Another important point is that we hardly know the exact field of validity of the regularities we identify. Quite often, we tend to overgeneralize regularities inferred from local studies without enough evidence. Again, this does not mean that local studies cannot give access to rather general phenomena and didactic laws. The very powerful concept of didactic contract, for instance, emerged from one of Brousseau’s studies known as the Gael’s case (Brousseau & Warfield, 1999). This only became a fundamental concept of the TDS, however, because it proved its capacity to make a diversity of students’ and teachers’ behaviors and interactions beyond this one case understandable and because this understanding and the associated technological discourse in the sense of ATD was able to find its place in the global theory of didactical situations.
Issues of Theoretical Diversity
I would like to come now to another crucial issue when thinking about the relationship between research and action: theoretical diversity. I became especially sensitive to this issue when I entered the ICMI Executive Committee in 1998. As I have explained elsewhere:
Many times, in recent years, due to my ICMI responsibilities I have been confronted with questions about existing knowledge on particular educational issues that might inform teaching practices, curricular decisions, or teacher education. Faced with such questions, most often I was unable to give a clear answer, and often even unable to orient my interlocutor towards a set of references that would help her (him) develop a coherent and synthetic vision. Of course, things are not so simple in education as in mathematics. We must accept that most of the certainties we acquire are, except for the most general ones, situated both in time and space, and that it is difficult to know their exact domain of validity. The question of how research knowledge may inform practice in particular contexts is a difficult question, still insufficiently addressed. Nevertheless, the theoretical explosion of the field, the diversity of approaches, constructions, discourses, and the lack of connection substantially increases the difficulties of capitalization and dissemination (Artigue, 2016, p. 262).

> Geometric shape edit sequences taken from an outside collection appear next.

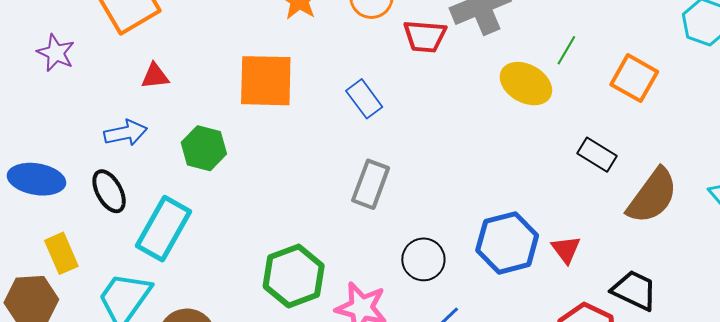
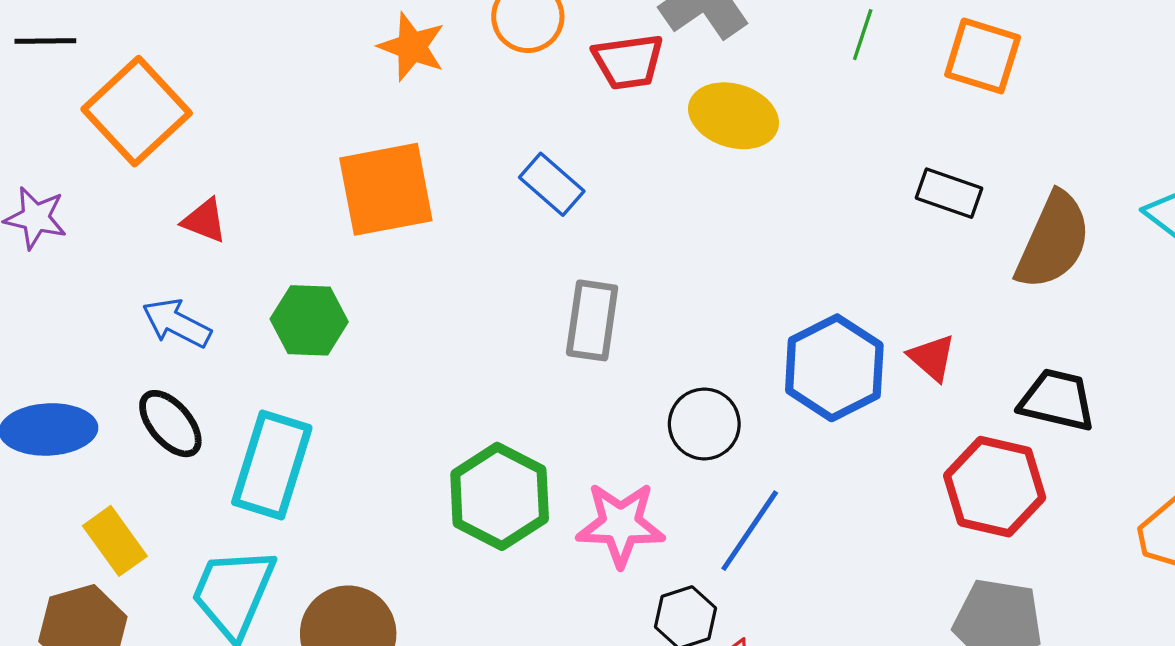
red triangle: (155, 76) -> (204, 221), turned 40
yellow ellipse: (526, 84) -> (734, 116), moved
blue arrow: (126, 133) -> (177, 323), turned -129

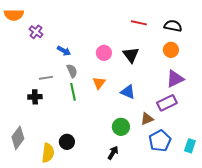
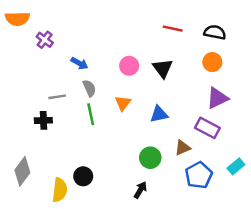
blue triangle: (128, 92) -> (159, 114), turned -35
purple rectangle: (167, 103) -> (207, 128), turned 54
cyan rectangle: (190, 146) -> (236, 166), moved, turned 32

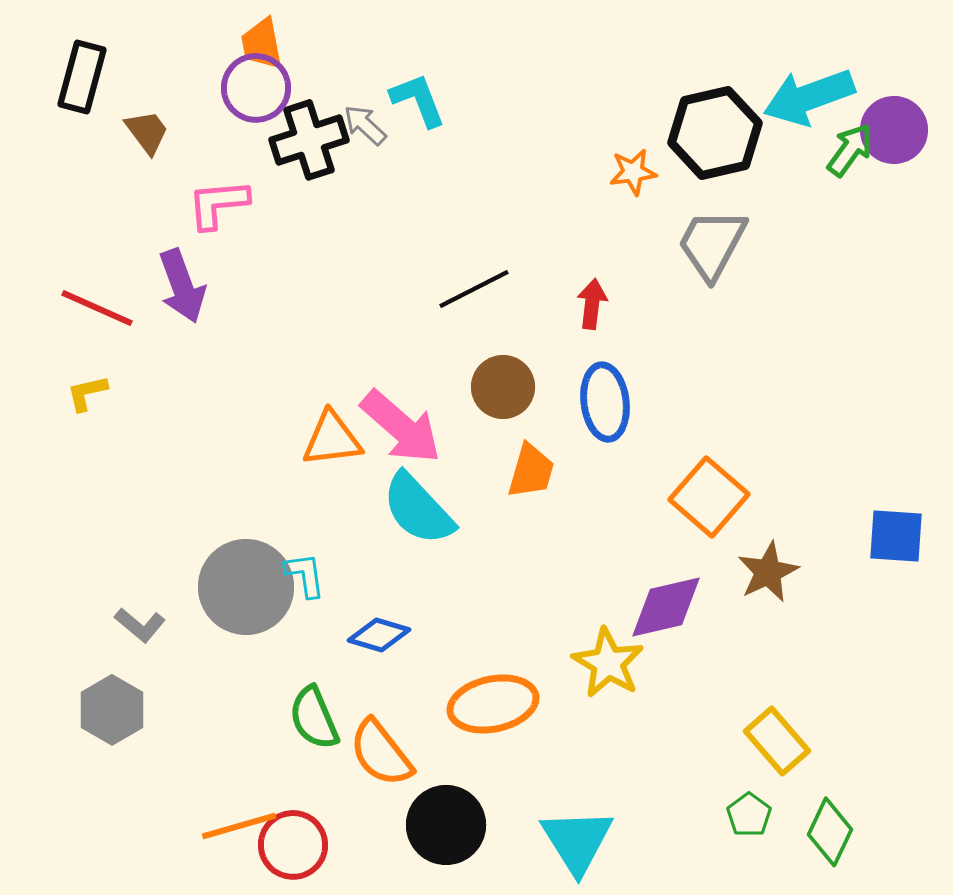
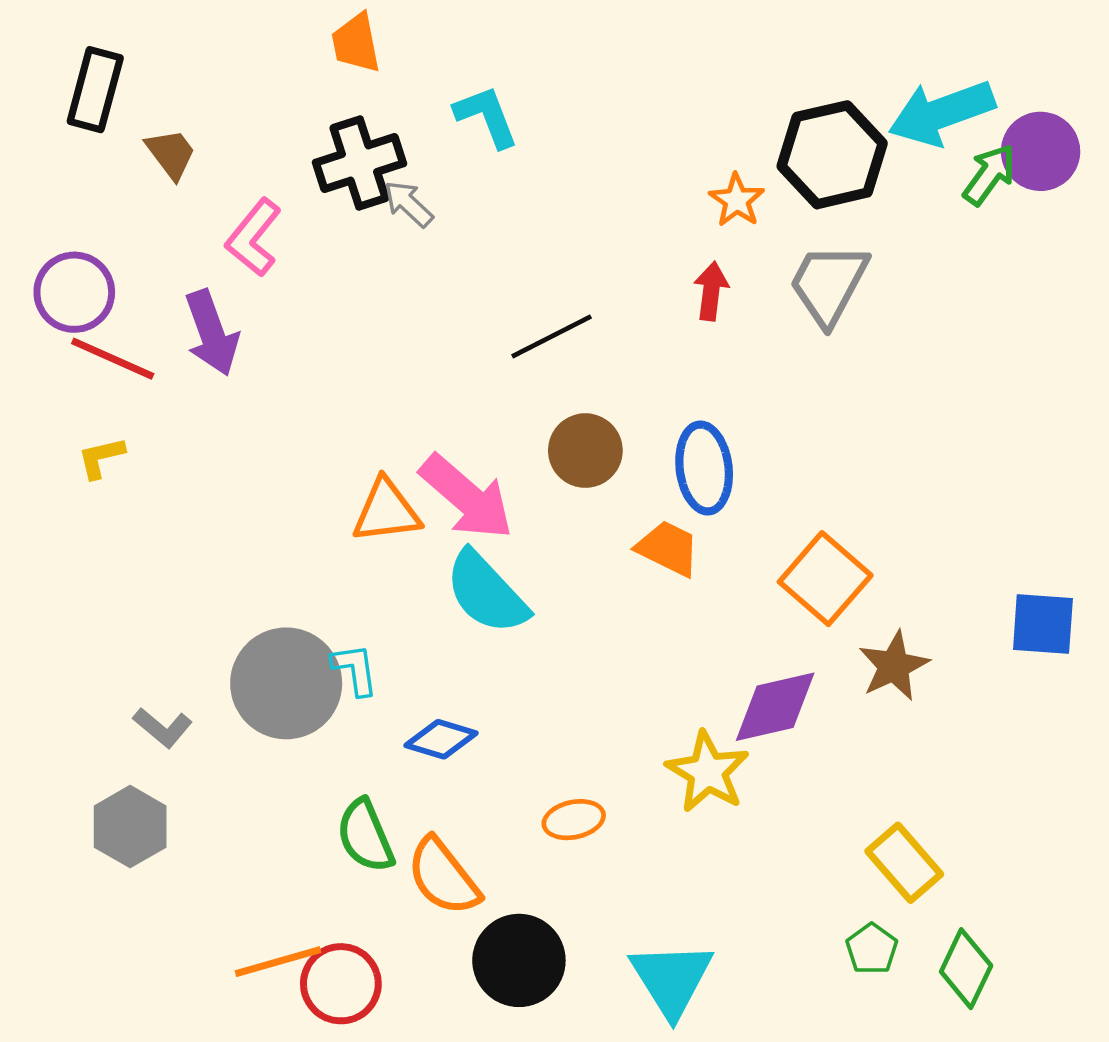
orange trapezoid: (262, 44) -> (356, 43), moved
purple circle: (256, 88) -> (74, 292), moved
gray arrow: (365, 125) -> (408, 204), moved
orange star: (633, 172) -> (737, 200), turned -30
pink L-shape: (218, 204) -> (254, 237), turned -46
red arrow: (592, 304) -> (711, 291), moved
orange trapezoid: (531, 471) -> (668, 548), moved, turned -80
orange ellipse: (493, 704) -> (574, 820), size x0.6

In the last decade, I have been involved in different projects developed at the European level in order to address this issue in the framework of what is often known today as the “Networking of theories.” These projects have also revealed to what extent theoretical diversity deeply permeates our research practices or, in ATD terms, our research praxeologies (Artigue & Bosch, 2014), making connection efforts directly situated at the level of theoretical objects hopeless. We certainly underestimated this point until recently. Personally, in the last decade, I have learnt the price to pay in order to overcome the current state, the necessary effort of decentration, and the uncompromising questioning required to understand the actual use we make of theoretical frameworks beyond their mere ritual invocation. I have also learned the necessity of developing specific devices that can allow us to take our research practices as objects of study without distorting them and the importance of developing metalanguages to support joint work and communication. One example is the metalanguage of key concerns, initially created in the Technology Enhanced Learning in Mathematics (TELMA) European team (Artigue, 2009), then refined in the project ReMath (Lagrange & Kynigos, 2014), which I also used as a guide when, together with Blomhøj, I investigated what the major didactic approaches have to offer to the conceptualization of inquirybased learning in mathematics education (Blomhøj & Artigue, 2013).
Seen from the outside, such a form of research may be perceived as just theoretical and without possible practical interest. I would like to reaffirm here my conviction that this is not at all the case. Limiting the current fragmentation of the field and inventing forms of discourse that improve the quality of communication and support capitalization of knowledge is an absolute necessity for us if we want to be able to determine exactly what we know and what we do not know, as is legitimately expected from a mature research field, and if we want to create solid grounds for productive relationships between research and action.
Issues of Values
I have already briefly evoked this issue in a final comment regarding the research on differential equations, but this fundamental issue of values certainly needs more than a small comment. Mathematics education, for better or for worse, is a field in which science and values strongly intertwine. Some years ago, I was asked by UNESCO to pilot the realization of a document on the challenges in basic mathematics education (UNESCO, 2011). The group of experts involved agreed that the main challenge to be addressed was that of “quality mathematics education for all.” However, coming to an agreement on what was the exact meaning that should be given to this commonly used expression was another story. We had long discussions that reflected differences in perceptions and values. Of course, these also had an impact on the vision we each had of the types of actions to be promoted in order to progress towards this goal.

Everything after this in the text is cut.